The Invaded Island (Crete)

Situated as it is, at the crossroads of sea communications between Europe, North Africa and the Middle East, the island of Crete has always been a tempting fruit, ripe for picking by invaders, colonisers and traders. Some have coveted the island for its natural riches of timber and fertile agricultural land; some have wanted to use it as a buffer between themselves and aggressors, others as a base for attacking enemies or as a departure point for invasions. Crete’s history is one of invasion, resistance, battle and bloodshed, interspersed  with periods of calm  and prosperity under a succession of rulers.

At times the island had seen  such prosperity that it has been known as the jewel of the Mediterranean. At other times it has sunk into the misery of neglect and cruelty so deep that it seemed that it would never rise again. Each succeeding culture, beneficial or destructive, has left its mark. There are relics and remains of every period in the town streets and on lonely hillsides, among which the present-day Cretans lead their lives unconcernedly .


The great Minoan civilization that rose and fell in Crete between 2600- 1400 BC left palaces at Knossos, Phaistos ,Malia and Zakros.
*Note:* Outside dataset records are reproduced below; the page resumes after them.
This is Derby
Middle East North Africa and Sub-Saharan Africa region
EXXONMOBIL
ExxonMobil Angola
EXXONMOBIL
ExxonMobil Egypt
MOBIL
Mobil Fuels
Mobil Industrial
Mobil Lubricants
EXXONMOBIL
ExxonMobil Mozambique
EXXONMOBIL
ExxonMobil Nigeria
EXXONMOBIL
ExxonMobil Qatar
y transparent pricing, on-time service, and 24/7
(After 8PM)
Another is the hilltop town of Gournia, all of which are magnets for hundreds of thousands of visitors. After the Minoans, the Dorians  who then ruled Crete built small city- states  such as Polirrinia and Itanos, in the hills and by the shore, and their house and temple ruins lie mostly unvisited. The enormous sprawling Roman city at Gortys , where  the olive groves are strewn with marble columns and fragments of pottery. Gortys also has a large basilica, built by the Byzantines ,the next rulers of Crete. Byzantine artists decorated their churches with geometric frescoes which display thousand-year-old colours that are still bright today.

Panagia Kera 1

Byzantine fresco.  Herod ‘s  Banquet. at the church  Panagia Kera Crete.
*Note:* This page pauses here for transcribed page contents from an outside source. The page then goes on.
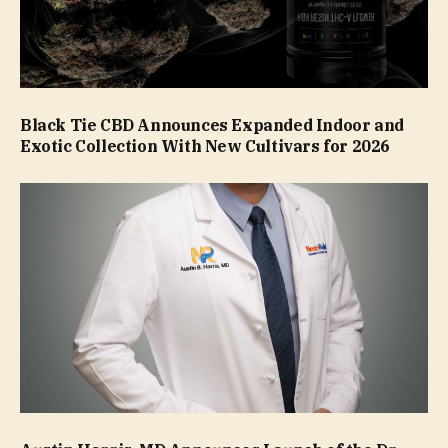
Black Tie CBD Announces Expanded Indoor and
Exotic Collection With New Cultivars for 2026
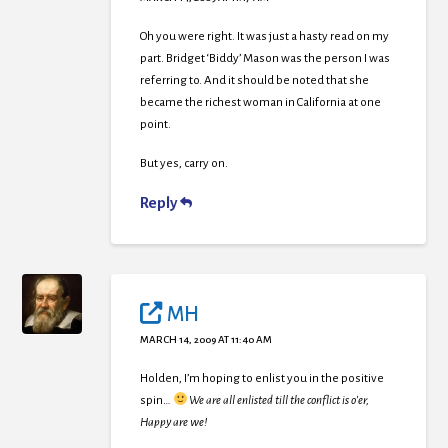
Oh you were right. It was just a hasty read on my
part. Bridget ‘Biddy’ Mason was the person I was
referring to. And it should be noted that she
became the richest woman in California at one
point.
But yes, carry on.
Reply
MH
MARCH 14, 2009 AT 11:40 AM
Holden, I’m hoping to enlist you in the positive
spin…
We are all enlisted till the conflict is o’er,
Happy are we!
Panagia Kera 3 The Last trumpet call

Panagia Kera Byzantine Church. The Last Trumpet Call  Fresco.


From 1204 for 450 years the Venetians held the island and their magnificent solid architecture is still widespread. The Turks drove the Venetians out in 1669, and ruled until 1898. They built fountains and minarets and added their own style of doors, windows and the Venetian houses. War memorials, newly built mountain villages and recent rebuilding in the bigger towns are reminders of the extensive damage suffered during World War 11 .

Venetian doorway at Rethymno 3

Venetian doorway at Rethymno 4

There is a mixture of Venetian and Turkish architecture in Rethymno Crete.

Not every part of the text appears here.